* [Data]
=-=-=-=-=

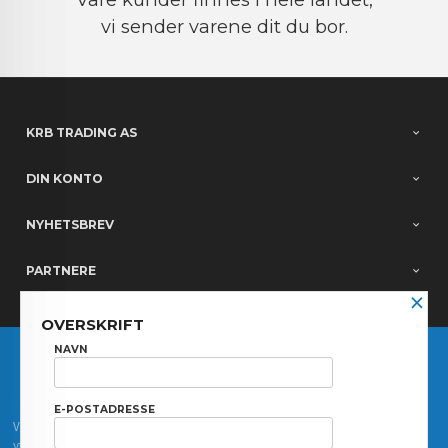
vi sender varene dit du bor.
KRB TRADING AS
DIN KONTO
NYHETSBREV
PARTNERE
×
OVERSKRIFT
FRAKT
KJØPSBETINGELSER
SIKKERHET OG PERSONVERN
NAVN
NYHETSBREV
E-POSTADRESSE
Vår nettbutikk bruker cookies slik at du får en bedre kjøpsopplevelse og vi kan
yte deg bedre service. Vi bruker cookies hovedsaklig til å lagre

=-=-=-=-=

* [What you have to do] Could you restate every record above word for word, dropping the pictures?

* [Answer area]
vi sender varene dit du bor.
KRB TRADING AS
DIN KONTO
NYHETSBREV
PARTNERE
×
OVERSKRIFT
FRAKT
KJØPSBETINGELSER
SIKKERHET OG PERSONVERN
NAVN
NYHETSBREV
E-POSTADRESSE
Vår nettbutikk bruker cookies slik at du får en bedre kjøpsopplevelse og vi kan
yte deg bedre service. Vi bruker cookies hovedsaklig til å lagre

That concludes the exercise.